Perhaps surprisingly the crowd wasn’t unanimous in its support: while Smith was the overwhelming favourite, Hart had his backers, as can be heard in the duelling “Bull-dog/Hit-man” chants that broke out late in the bout. It was certainly a night for Hart to remember himself: with Smith apparently overwhelmed by the occasion (and perhaps less than level-headed for other reasons), Hart took control of the bout, putting together a classic and even creating a genuinely plausible nearfall with a German suplex towards the end.
But there could only be one winner, and when Smith scored the pinfall by countering a sunset flip to end a genuine classic, the crowd unleashed a thunderous response that continued as both Bret and Diana Hart congratulated the Bulldog and celebrated amid a barrage of fireworks.
Not all the post-match celebrations were quite so productive: both Hawk and Berzerker disappeared after the show and missed the flight back to the US, with Hawk quitting the company altogether.
When the final numbers came in, WWE officials were disappointed to discover the PPV buyrate for SummerSlam had dropped by 44 percent on the previous year. While there were several reasons for this (including Hogan’s absence, the promotion’s loss of popularity, and a rise in the PPV price), and while the live gate and merchandise made up for the loss of PPV revenue, Vince McMahon appeared to convince himself that an overseas taped event just didn’t cut it on PPV, which explains why he hasn’t repeated the exercise two decades later.
WWE certainly didn’t give up on the UK as a source of income however. It was back running live events in the country just a matter of weeks later, testing out a new strategy of Japanese style lengthy main events with clean finishes, with Flair’s title defenses against Hart and Savage pleasing the more hardcore fans of the time. The following year WWE made four UK trips, totaling an unprecedented 25 live dates in venues as diverse as Wembley Arena and the Whitley Bay Ice Rink.

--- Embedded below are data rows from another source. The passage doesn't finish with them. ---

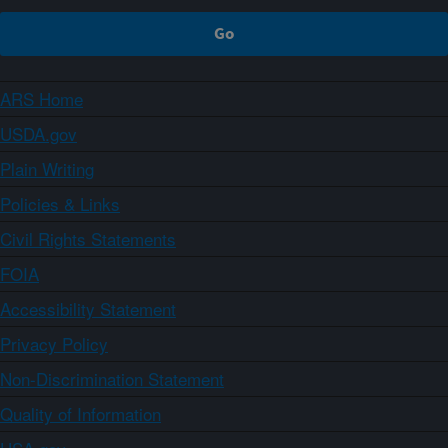
ARS Home
USDA.gov
Plain Writing
Policies & Links
Civil Rights Statements
FOIA
Accessibility Statement
Privacy Policy
Non-Discrimination Statement
Quality of Information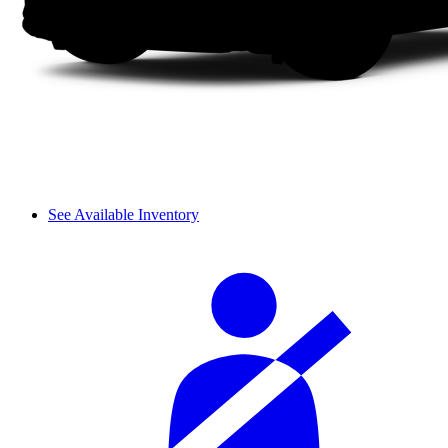
See Available Inventory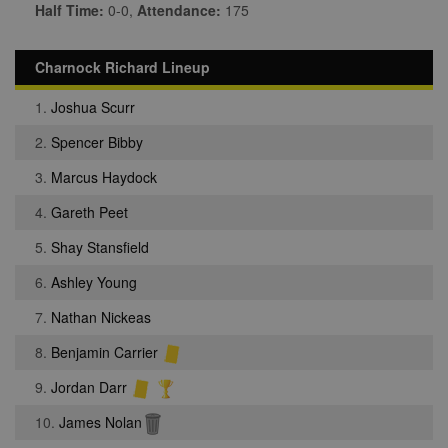
Half Time:
0-0,
Attendance:
175
Charnock Richard Lineup
1.
Joshua Scurr
2.
Spencer Bibby
3.
Marcus Haydock
4.
Gareth Peet
5.
Shay Stansfield
6.
Ashley Young
7.
Nathan Nickeas
8.
Benjamin Carrier
9.
Jordan Darr
10.
James Nolan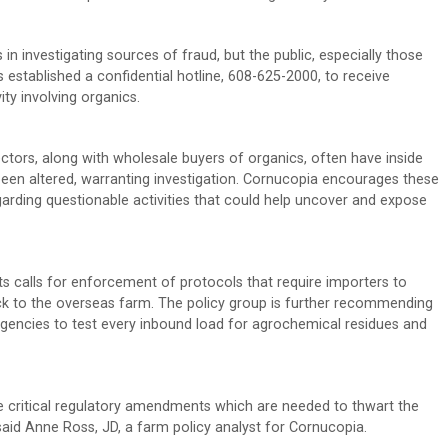
in investigating sources of fraud, but the public, especially those
 established a confidential hotline, 608-625-2000, to receive
ty involving organics.
ectors, along with wholesale buyers of organics, often have inside
been altered, warranting investigation. Cornucopia encourages these
egarding questionable activities that could help uncover and expose
s calls for enforcement of protocols that require importers to
 back to the overseas farm. The policy group is further recommending
gencies to test every inbound load for agrochemical residues and
are critical regulatory amendments which are needed to thwart the
 said Anne Ross, JD, a farm policy analyst for Cornucopia.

Within a couple of years, however, the fad had dropped away and much of the company’s UK following went the way of Teenage Mutant Ninja Turtles and Gladiators. It wouldn’t be until the end of the decade that the next wrestling boom hit Britain and attracted a new generation of fans.
But for both the long-time follower and those whose interest peaked at Wembley Stadium, SummerSlam 92 remains an experience that will never be forgotten.